Kokoro Text-to-Speech (TTS) MCP server that converts input text to MP3, optionally uploads the files to S3, and exposes the service through the MCP protocol.
https://github.com/mberg/kokoro-tts-mcpStop paying per-character for TTS API calls. This MCP server gives you high-quality text-to-speech generation that stays local, works offline, and integrates seamlessly into your existing MCP workflow.
No API rate limits or usage caps - Generate as much audio as you need without worrying about quotas or throttling. Perfect for batch processing documentation, creating training materials, or building voice-heavy applications.

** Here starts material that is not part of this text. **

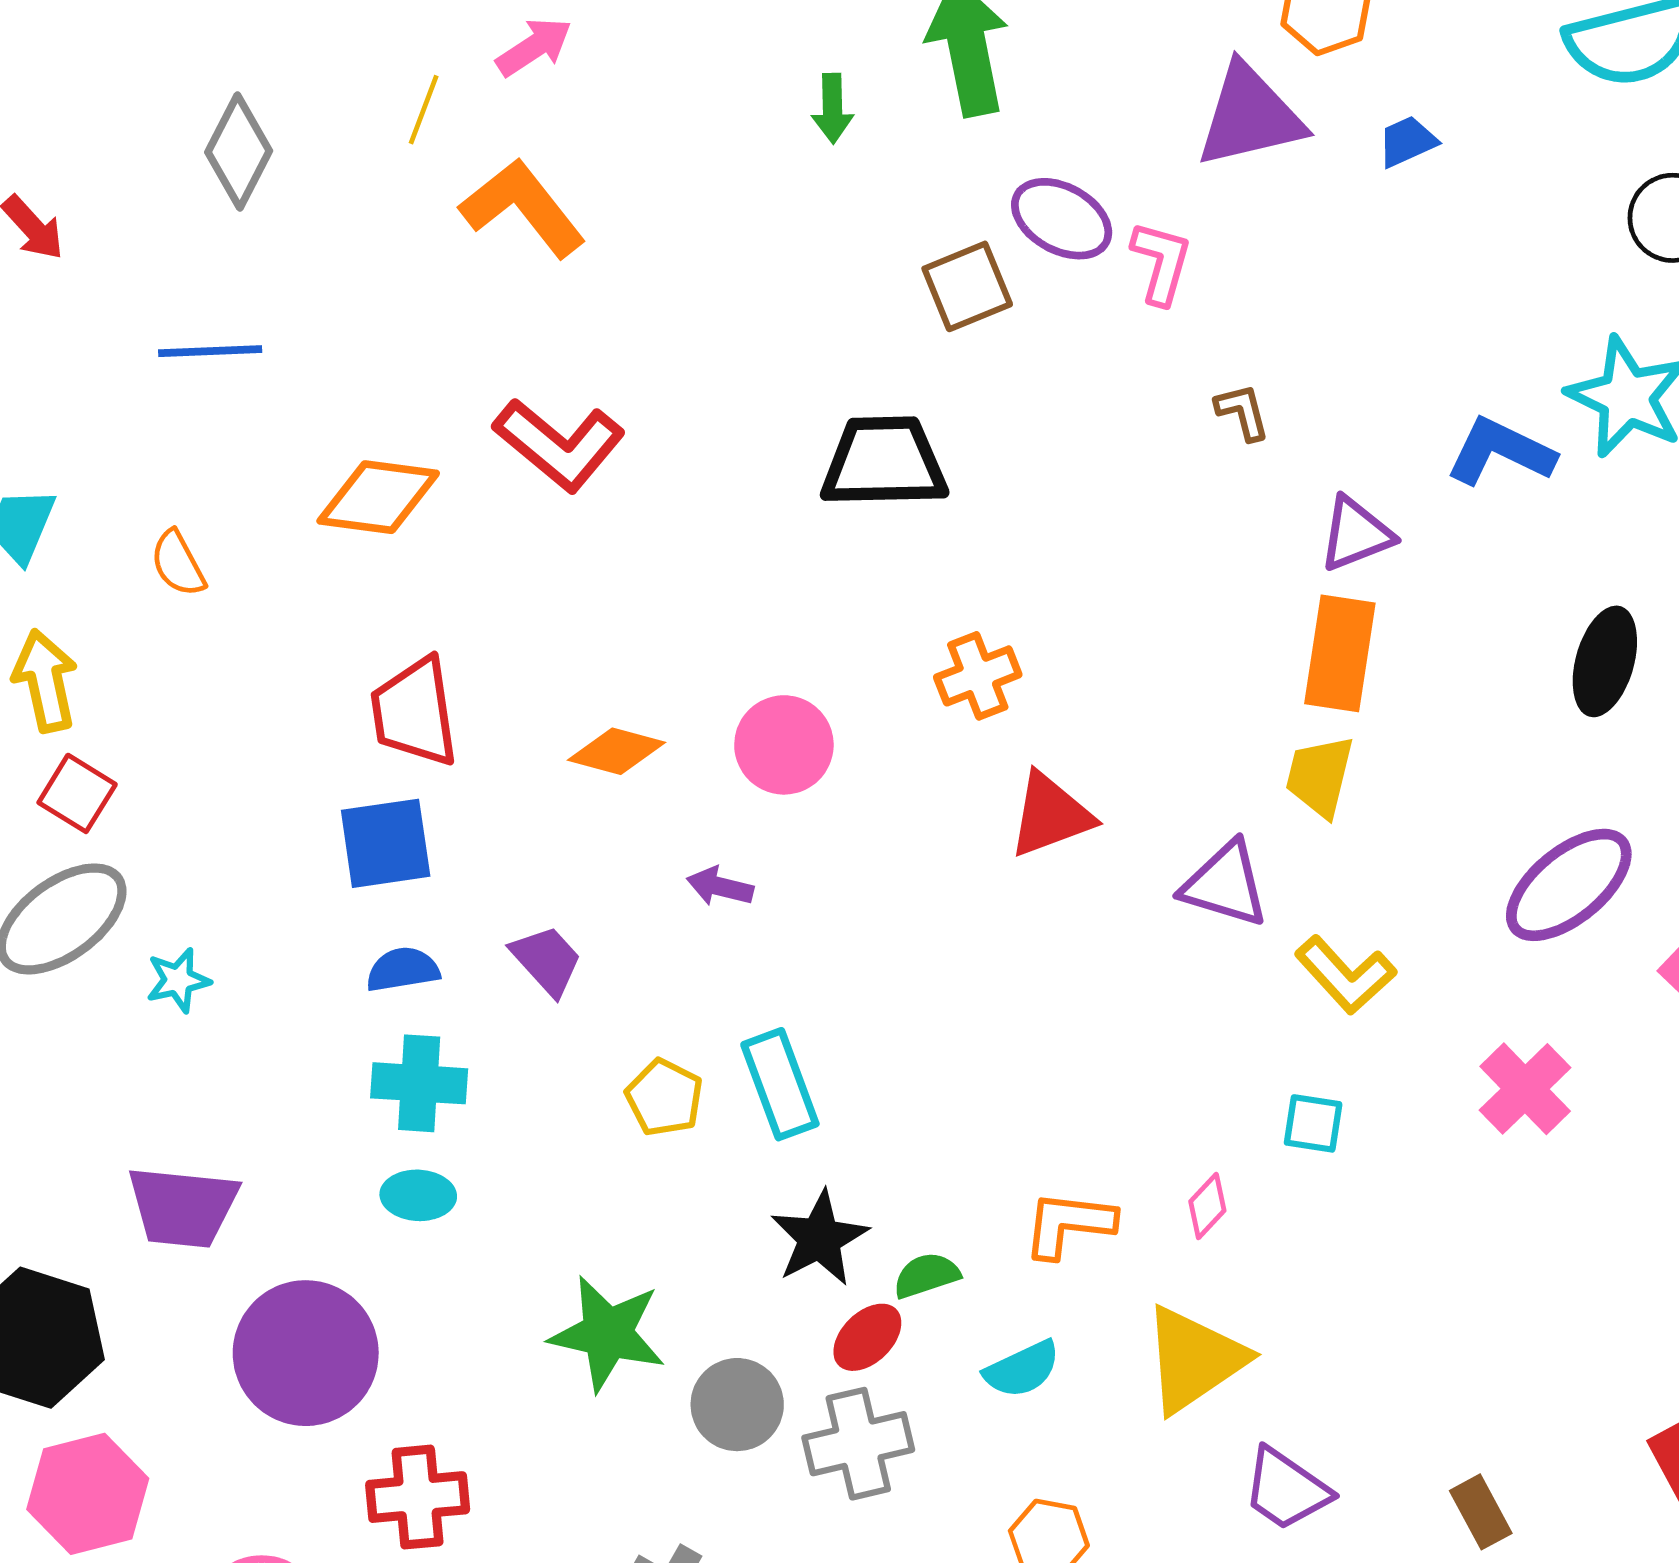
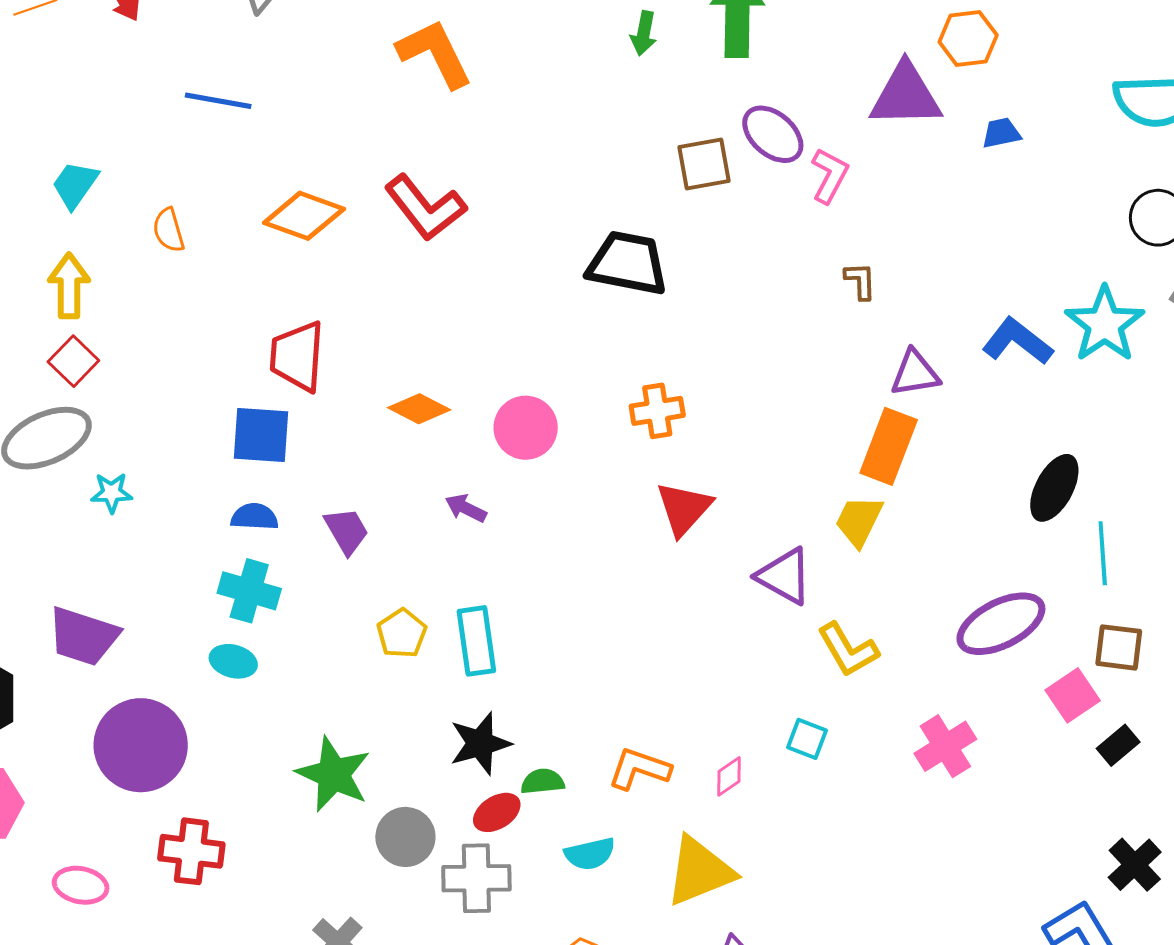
red triangle: (1050, 815) -> (684, 509), turned -40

Offline-first architecture - Your text never leaves your machine. No internet dependency means consistent performance and zero privacy concerns about sensitive content.
Built-in storage management - Automatically handles MP3 generation, optional S3 uploads, and intelligent cleanup. Set retention policies and forget about managing storage manually.
Documentation Audio Generation
# Convert your entire README to audio in seconds
python mcp_client.py --file README.md --voice af_heart --speed 1.2
Podcast Production Pipeline Upload scripts, generate audio with consistent voice settings, and automatically sync to S3 for your editing workflow. The retention policies keep your local storage clean while maintaining backups.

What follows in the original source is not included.